Chapitre 29, par Sumire : Journal de bord « Mission : opération coordination de la bataille future »
Journal de l'Arcadia
« Mission : opération coordination de la bataille future »
par Sumire
10h30 : Heure des braves.
Je me suis levée plus tôt que d'habitude pour apporter ma noble
contribution à la préparation du combat qui nous opposera à l'infâme
Sorcière – notez que je paye de ma personne !
Emue, je me glisse dans la cabine du Capitaine qui ressemble à un
véritable champ de bataille : compas, cartes éparses, instruments
étranges, maquettes et prototypes sont éparpillés sur une table
derrière laquelle gesticule un vieil homme tout ébouriffé qui ressemble
à un vieux hibou à moitié fou. Je m'apprête à donner l'alerte afin de
confondre ce misérable imposteur, mais déjà son complice s'est dressé
derrière-moi et tente de me retenir :
« Du calme, miss Sumire. Ce n'est que moi, Ludolf. Vous vous souvenez ?

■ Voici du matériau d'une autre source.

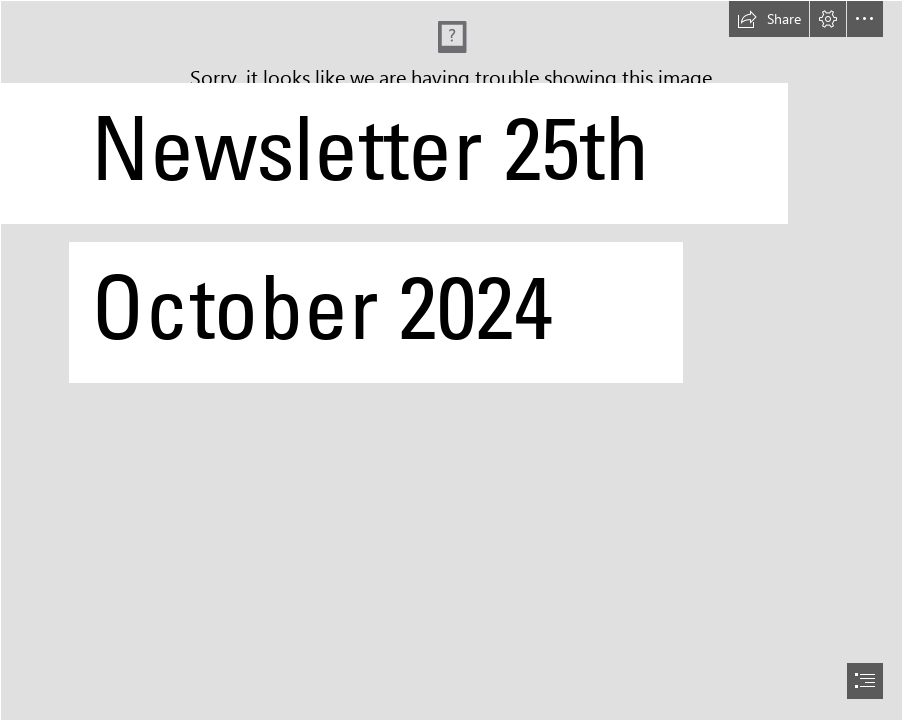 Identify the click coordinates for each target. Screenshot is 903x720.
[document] (451, 360)
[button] (769, 19)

J'ai embarqué sur l'Arcadia il y a peu, et lui c'est ce bon vieux
Glendal... »
Ce faisant, il passe la main sur son crâne endolori qui ressemble à
celui d'une baleine à bosse, vestige de mon dernier épisode d'amnésie.
Vexée, je fais semblant de ne pas comprendre et lui rétorque froidement
:
« Une bataille, ça vous change un homme ! »
11h00 : Le Capitaine
frappe à la porte et je lui donne l'autorisation d'entrer. Elle me
plaît bien cette cabine. Je me demande si j'aurais le droit de m'y
installer quand je deviendrai Capitaine...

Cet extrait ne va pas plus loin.